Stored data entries
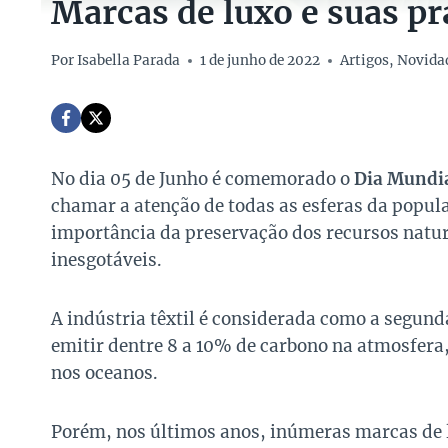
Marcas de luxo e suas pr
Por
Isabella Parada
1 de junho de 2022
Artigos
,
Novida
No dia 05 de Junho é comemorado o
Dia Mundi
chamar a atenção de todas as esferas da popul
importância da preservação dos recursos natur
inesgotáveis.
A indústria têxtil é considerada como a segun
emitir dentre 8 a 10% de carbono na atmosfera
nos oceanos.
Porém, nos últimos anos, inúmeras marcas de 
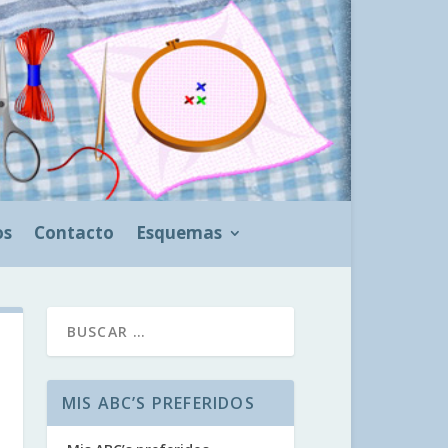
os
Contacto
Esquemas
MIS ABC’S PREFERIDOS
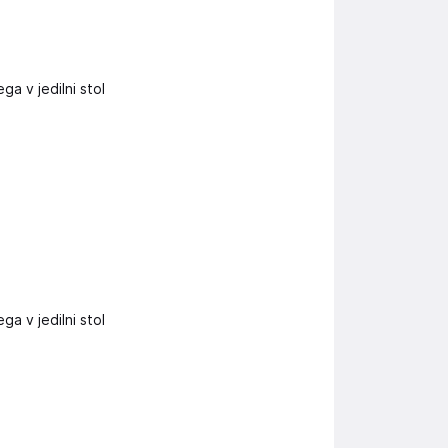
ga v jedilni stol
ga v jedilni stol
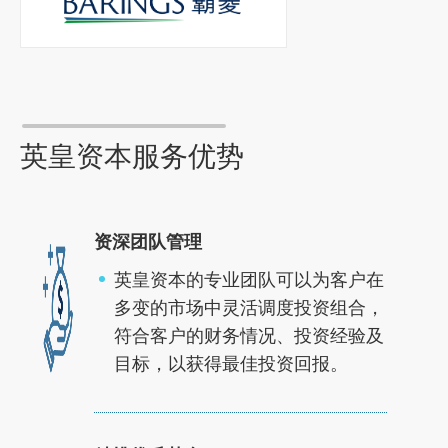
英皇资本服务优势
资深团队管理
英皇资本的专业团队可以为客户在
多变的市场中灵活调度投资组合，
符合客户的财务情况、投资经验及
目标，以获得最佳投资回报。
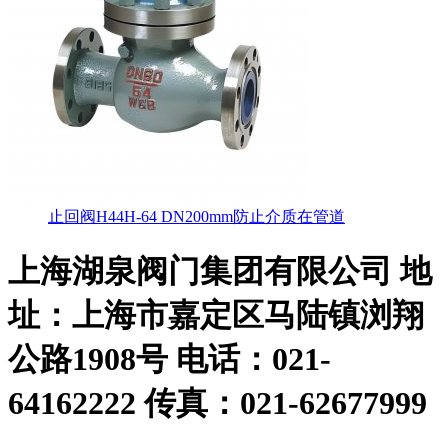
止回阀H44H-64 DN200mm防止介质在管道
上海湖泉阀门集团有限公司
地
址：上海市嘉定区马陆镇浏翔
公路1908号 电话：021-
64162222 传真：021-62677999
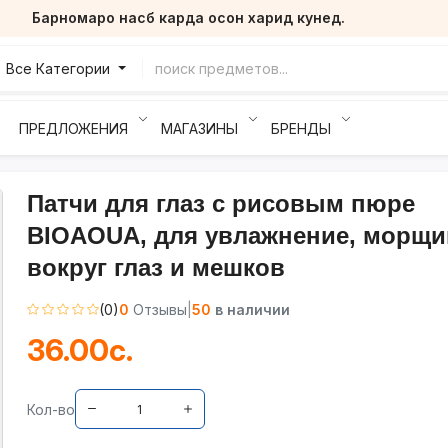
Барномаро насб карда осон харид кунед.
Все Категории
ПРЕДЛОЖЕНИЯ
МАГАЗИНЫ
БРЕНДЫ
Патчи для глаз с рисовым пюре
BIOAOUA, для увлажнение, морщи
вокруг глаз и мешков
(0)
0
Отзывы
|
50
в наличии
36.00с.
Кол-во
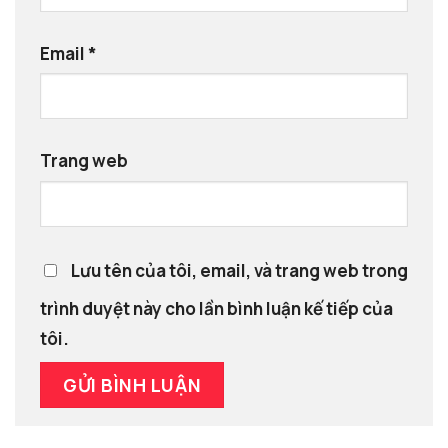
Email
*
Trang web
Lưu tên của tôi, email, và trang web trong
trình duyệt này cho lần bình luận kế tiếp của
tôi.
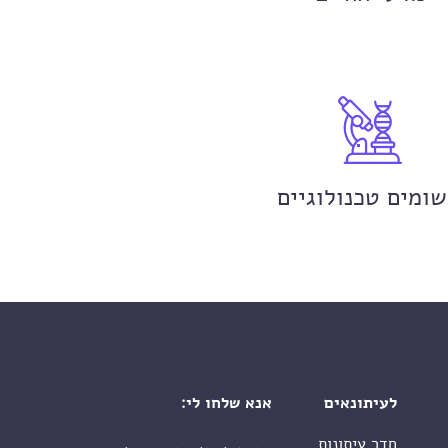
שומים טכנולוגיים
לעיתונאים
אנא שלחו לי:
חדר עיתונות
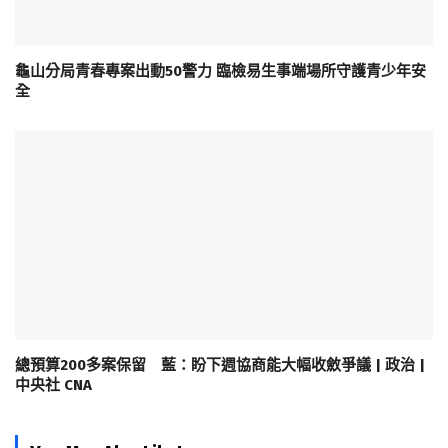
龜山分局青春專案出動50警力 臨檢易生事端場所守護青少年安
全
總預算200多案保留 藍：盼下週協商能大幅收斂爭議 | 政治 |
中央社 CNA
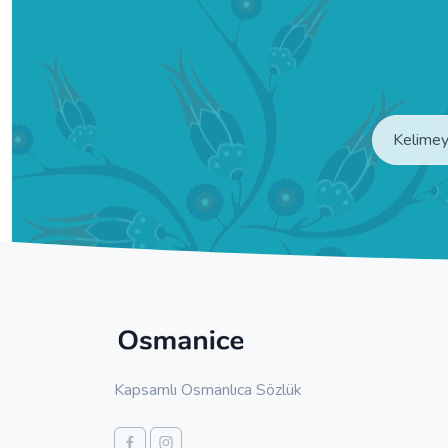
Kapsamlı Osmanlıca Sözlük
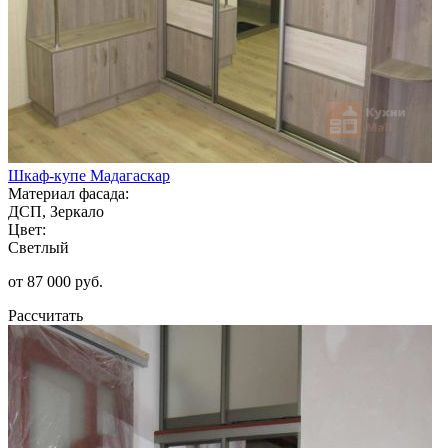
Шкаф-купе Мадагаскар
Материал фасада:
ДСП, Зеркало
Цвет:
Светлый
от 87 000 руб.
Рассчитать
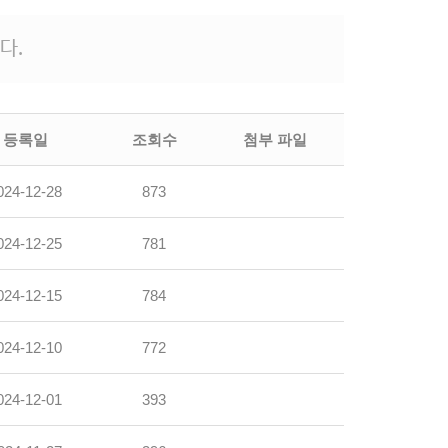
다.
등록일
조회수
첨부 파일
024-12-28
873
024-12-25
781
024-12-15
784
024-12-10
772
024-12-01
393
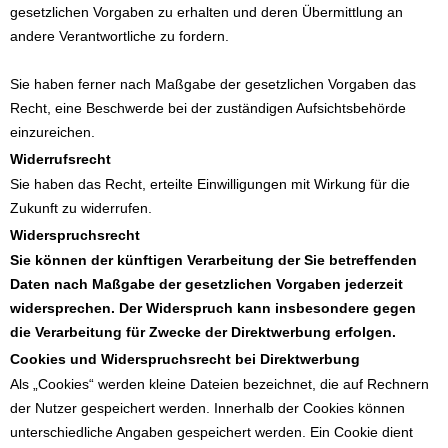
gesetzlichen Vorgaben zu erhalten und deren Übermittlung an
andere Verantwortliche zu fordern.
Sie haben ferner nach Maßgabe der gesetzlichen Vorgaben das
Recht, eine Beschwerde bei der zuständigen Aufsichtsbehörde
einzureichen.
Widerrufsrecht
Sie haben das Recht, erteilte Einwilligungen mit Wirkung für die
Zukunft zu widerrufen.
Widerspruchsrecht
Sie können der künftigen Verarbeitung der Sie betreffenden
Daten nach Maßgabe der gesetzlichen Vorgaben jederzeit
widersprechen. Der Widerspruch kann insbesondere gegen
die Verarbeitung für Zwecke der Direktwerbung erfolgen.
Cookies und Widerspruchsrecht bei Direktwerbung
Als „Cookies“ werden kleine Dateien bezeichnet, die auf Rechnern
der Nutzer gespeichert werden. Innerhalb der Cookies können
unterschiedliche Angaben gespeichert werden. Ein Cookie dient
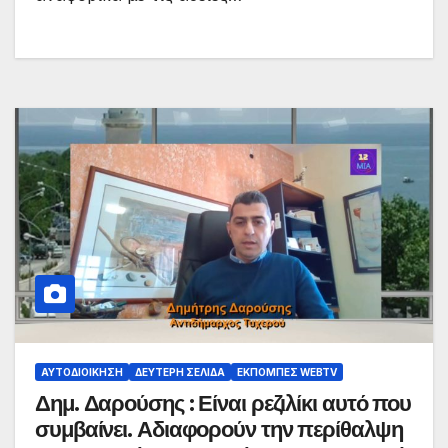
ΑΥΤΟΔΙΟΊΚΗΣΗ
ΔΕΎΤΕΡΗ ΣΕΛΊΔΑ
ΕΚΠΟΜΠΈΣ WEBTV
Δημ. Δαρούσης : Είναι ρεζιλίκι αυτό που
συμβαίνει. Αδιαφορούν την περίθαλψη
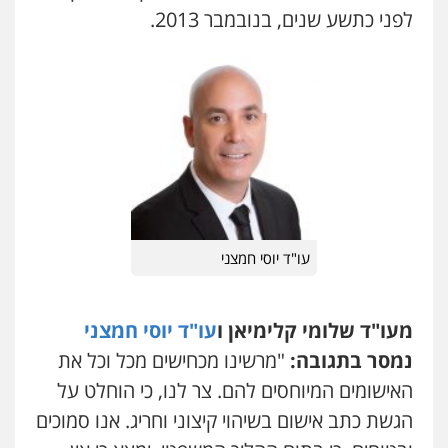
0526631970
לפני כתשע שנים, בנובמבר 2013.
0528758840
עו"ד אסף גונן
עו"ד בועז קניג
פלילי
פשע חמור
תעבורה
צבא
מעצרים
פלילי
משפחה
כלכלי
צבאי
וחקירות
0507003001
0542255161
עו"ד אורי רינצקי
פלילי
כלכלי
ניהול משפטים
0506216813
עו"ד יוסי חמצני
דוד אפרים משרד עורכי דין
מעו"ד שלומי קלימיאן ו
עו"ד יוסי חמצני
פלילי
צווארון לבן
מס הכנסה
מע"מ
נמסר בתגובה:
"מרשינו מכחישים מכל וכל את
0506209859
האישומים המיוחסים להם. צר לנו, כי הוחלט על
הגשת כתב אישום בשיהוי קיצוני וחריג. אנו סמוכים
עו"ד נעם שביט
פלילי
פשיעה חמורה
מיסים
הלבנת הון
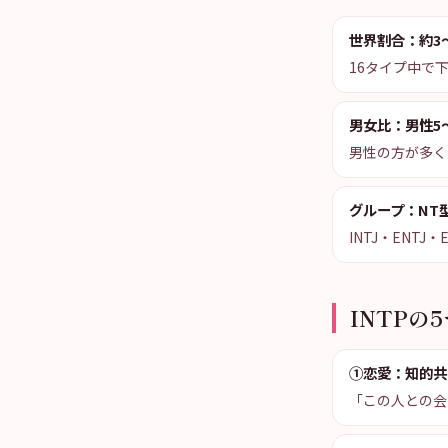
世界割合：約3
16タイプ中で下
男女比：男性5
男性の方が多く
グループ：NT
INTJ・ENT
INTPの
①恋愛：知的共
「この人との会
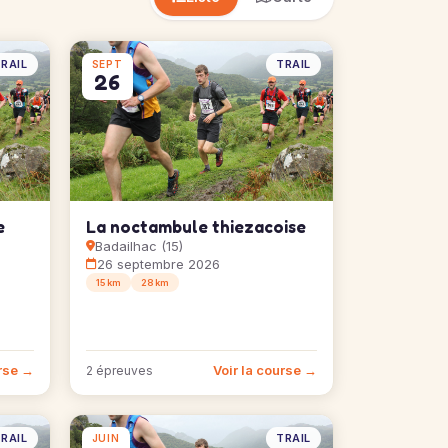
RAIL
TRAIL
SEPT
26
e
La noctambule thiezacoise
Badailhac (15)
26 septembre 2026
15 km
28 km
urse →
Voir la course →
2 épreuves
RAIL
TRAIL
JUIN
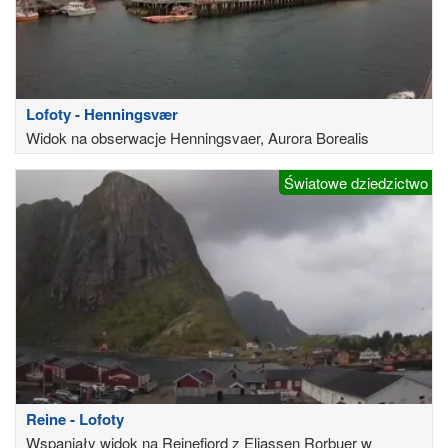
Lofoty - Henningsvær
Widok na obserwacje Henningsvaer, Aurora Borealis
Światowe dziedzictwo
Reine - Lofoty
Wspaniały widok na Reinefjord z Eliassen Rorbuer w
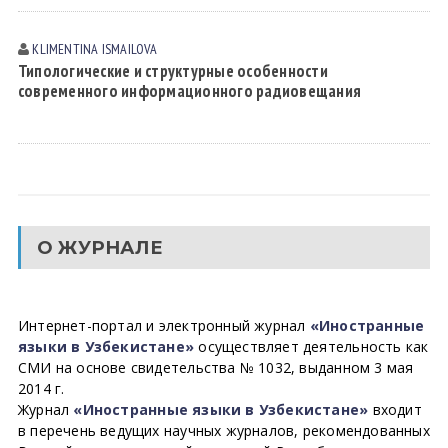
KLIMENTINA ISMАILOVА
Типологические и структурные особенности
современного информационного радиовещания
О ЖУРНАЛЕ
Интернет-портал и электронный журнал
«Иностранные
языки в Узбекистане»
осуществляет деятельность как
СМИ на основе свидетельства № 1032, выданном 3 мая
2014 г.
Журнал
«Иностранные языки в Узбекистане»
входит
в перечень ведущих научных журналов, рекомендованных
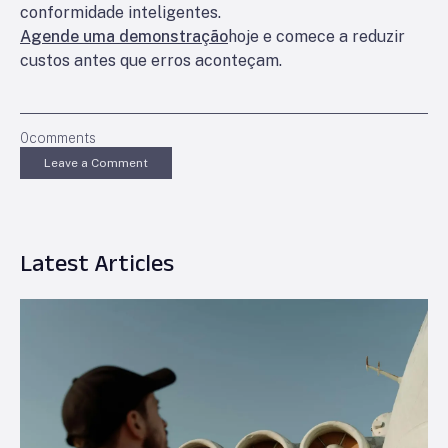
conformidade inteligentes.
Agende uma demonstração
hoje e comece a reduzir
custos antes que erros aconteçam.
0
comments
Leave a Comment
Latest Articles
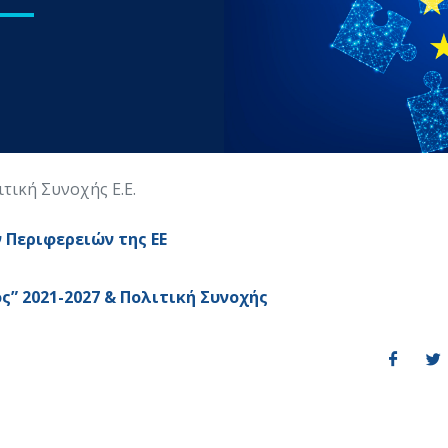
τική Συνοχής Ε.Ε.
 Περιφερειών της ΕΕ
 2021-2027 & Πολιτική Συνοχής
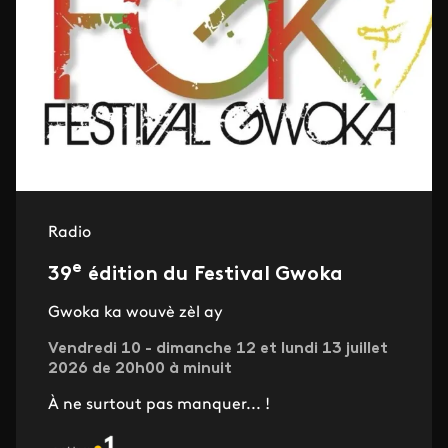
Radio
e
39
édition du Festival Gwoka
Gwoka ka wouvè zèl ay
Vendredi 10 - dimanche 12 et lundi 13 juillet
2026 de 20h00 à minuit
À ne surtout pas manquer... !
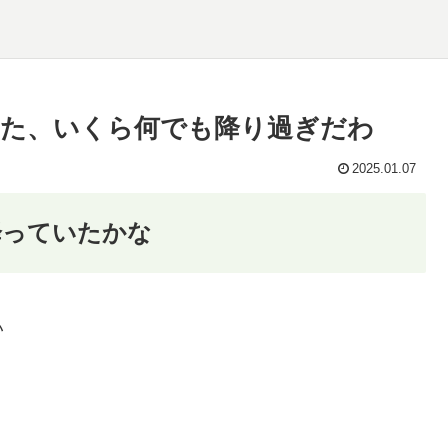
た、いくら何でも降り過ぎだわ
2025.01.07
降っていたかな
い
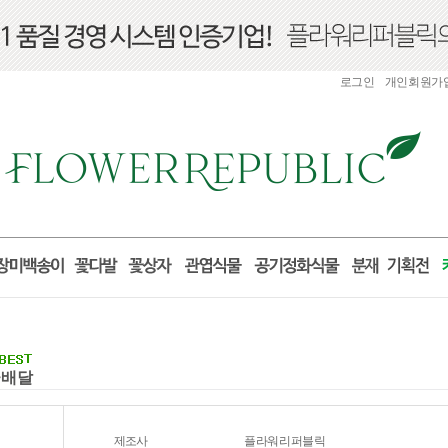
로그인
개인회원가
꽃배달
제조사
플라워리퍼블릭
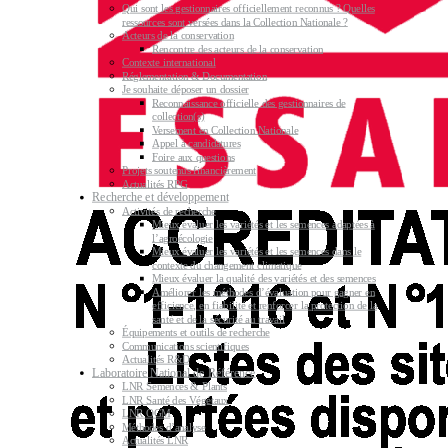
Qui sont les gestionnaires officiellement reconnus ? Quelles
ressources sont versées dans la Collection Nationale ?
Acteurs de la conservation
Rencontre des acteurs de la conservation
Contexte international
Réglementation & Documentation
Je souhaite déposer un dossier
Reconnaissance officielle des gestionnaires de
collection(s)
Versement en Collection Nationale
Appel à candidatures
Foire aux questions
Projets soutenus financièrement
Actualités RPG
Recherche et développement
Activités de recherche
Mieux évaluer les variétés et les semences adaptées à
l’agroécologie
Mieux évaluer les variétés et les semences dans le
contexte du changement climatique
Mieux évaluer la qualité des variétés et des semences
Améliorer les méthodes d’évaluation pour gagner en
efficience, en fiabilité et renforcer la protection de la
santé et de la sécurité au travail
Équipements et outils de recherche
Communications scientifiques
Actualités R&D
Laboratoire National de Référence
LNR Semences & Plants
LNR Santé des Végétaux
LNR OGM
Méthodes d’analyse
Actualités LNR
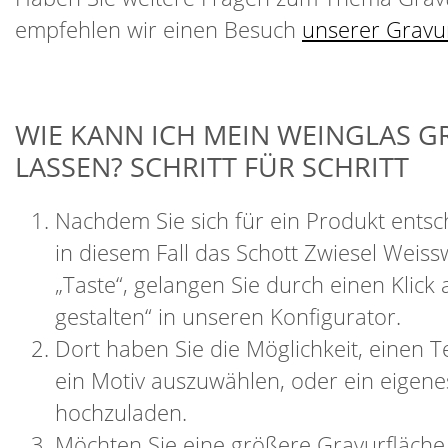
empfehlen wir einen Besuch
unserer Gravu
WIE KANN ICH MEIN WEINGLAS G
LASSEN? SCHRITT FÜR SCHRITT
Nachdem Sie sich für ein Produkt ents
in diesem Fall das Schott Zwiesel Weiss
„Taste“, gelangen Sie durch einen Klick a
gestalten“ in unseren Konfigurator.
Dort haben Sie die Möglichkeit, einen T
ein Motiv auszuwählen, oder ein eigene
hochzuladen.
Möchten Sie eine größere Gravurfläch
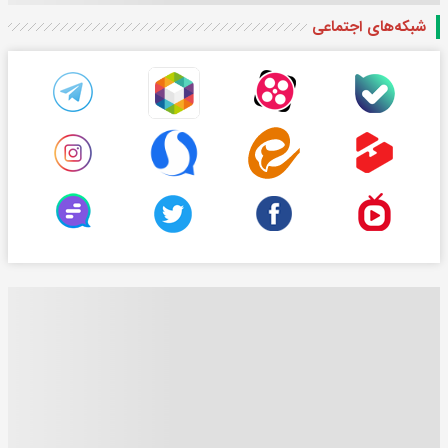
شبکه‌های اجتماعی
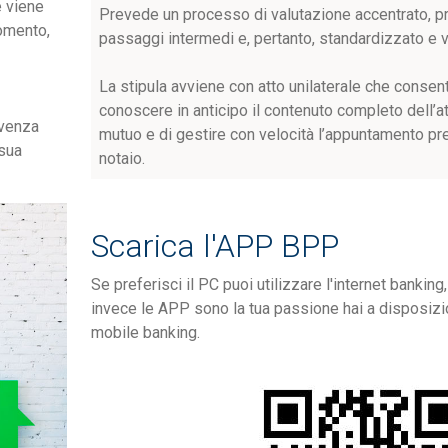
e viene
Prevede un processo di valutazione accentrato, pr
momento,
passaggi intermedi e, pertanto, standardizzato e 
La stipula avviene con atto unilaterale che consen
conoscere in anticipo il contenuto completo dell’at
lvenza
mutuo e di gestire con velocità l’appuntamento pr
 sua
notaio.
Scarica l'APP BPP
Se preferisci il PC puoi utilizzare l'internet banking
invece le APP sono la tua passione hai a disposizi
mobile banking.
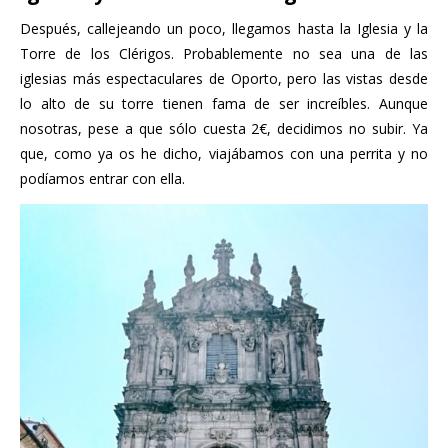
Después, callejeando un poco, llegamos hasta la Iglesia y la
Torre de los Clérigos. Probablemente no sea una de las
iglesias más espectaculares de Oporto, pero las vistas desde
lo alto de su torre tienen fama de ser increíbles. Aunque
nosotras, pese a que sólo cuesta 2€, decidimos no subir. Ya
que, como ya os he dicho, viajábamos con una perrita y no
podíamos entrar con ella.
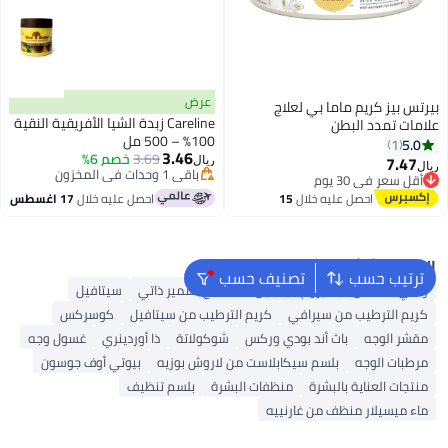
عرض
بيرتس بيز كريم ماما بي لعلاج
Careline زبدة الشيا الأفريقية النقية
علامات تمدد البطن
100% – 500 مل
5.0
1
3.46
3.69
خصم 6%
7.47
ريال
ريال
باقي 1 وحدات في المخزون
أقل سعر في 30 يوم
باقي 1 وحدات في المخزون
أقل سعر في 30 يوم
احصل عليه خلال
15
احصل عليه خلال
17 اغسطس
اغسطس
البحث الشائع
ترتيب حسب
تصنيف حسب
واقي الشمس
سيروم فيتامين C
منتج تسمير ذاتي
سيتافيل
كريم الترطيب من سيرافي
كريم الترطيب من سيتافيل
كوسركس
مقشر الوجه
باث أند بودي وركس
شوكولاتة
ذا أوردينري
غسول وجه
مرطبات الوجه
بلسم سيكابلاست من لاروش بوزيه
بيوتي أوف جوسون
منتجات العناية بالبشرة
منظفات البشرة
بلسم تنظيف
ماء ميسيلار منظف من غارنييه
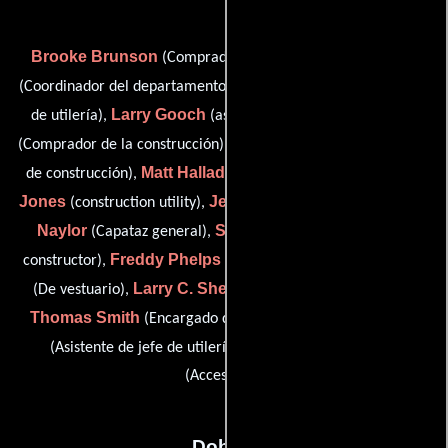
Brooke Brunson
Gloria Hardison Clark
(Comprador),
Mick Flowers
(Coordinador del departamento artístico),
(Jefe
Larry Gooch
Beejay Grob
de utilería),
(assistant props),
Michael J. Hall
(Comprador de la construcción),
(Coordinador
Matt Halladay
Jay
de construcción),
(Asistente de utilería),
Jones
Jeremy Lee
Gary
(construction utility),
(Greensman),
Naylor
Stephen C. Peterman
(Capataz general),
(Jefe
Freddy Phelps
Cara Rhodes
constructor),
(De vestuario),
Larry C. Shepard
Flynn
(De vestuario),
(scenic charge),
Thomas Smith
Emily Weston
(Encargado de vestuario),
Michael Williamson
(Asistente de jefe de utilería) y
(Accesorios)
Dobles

• TASK STATEMENT
Every line from the top of the entries through the line that holds "Шкаф-купе Мадагаскар" is to be quoted exactly, please, and nothing else; omit the pictures.

• RESULT OF THE EXERCISE
Marcas de luxo e suas pr
Por
Isabella Parada
1 de junho de 2022
Artigos
,
Novida
No dia 05 de Junho é comemorado o
Dia Mundi
chamar a atenção de todas as esferas da popul
importância da preservação dos recursos natur
inesgotáveis.
A indústria têxtil é considerada como a segun
emitir dentre 8 a 10% de carbono na atmosfera
nos oceanos.
Porém, nos últimos anos, inúmeras marcas de 
os
Contacto
Esquemas
MIS ABC’S PREFERIDOS
ga v jedilni stol
ga v jedilni stol
英皇资本服务优势
资深团队管理
英皇资本的专业团队可以为客户在
多变的市场中灵活调度投资组合，
符合客户的财务情况、投资经验及
目标，以获得最佳投资回报。
止回阀H44H-64 DN200mm防止介质在管道
上海湖泉阀门集团有限公司
地
址：上海市嘉定区马陆镇浏翔
公路1908号 电话：021-
64162222 传真：021-62677999
Барномаро насб карда осон харид кунед.
Все Категории
ПРЕДЛОЖЕНИЯ
МАГАЗИНЫ
БРЕНДЫ
Патчи для глаз с рисовым пюре
BIOAOUA, для увлажнение, морщи
вокруг глаз и мешков
(0)
0
Отзывы
|
50
в наличии
36.00с.
Кол-во
Email
*
Trang web
Lưu tên của tôi, email, và trang web trong
trình duyệt này cho lần bình luận kế tiếp của
tôi.
שומים טכנולוגיים
לעיתונאים
אנא שלחו לי:
חדר עיתונות
龜山分局青春專案出動50警力 臨檢易生事端場所守護青少年安
全
總預算200多案保留 藍：盼下週協商能大幅收斂爭議 | 政治 |
中央社 CNA
Kapsamlı Osmanlıca Sözlük
Шкаф-купе Мадагаскар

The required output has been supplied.